* **Problem details**:
What you return should match every record exactly, with the images removed.

* **Records provided**:
────

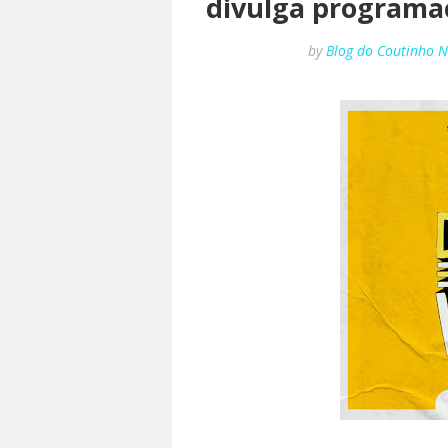
divulga programa
by
Blog do Coutinho 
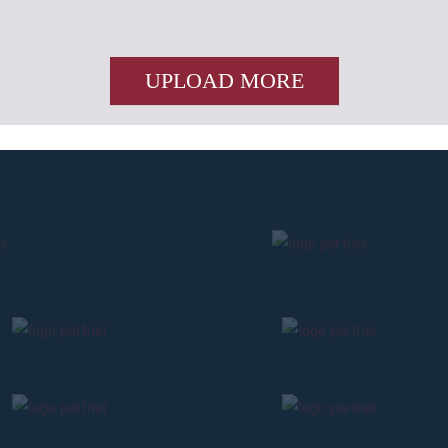
UPLOAD MORE
Pre-sales only for
Seaso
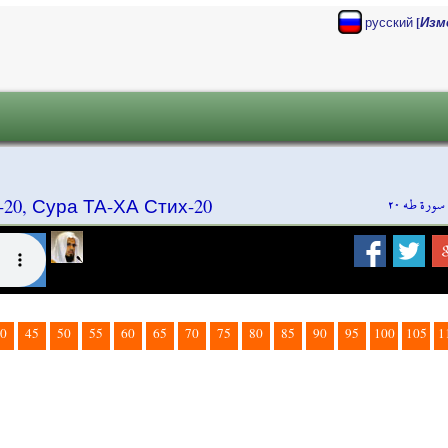
[
русский
Изм
سورة طه ٢٠
20, Сура ТА-ХА Стих-20
0
45
50
55
60
65
70
75
80
85
90
95
100
105
1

────

* **Your solution**:
divulga programa
by
Blog do Coutinho 
UPLOAD MORE
Pre-sales only for
Seaso
[
русский
Изм
سورة طه ٢٠
20, Сура ТА-ХА Стих-20
0
45
50
55
60
65
70
75
80
85
90
95
100
105
1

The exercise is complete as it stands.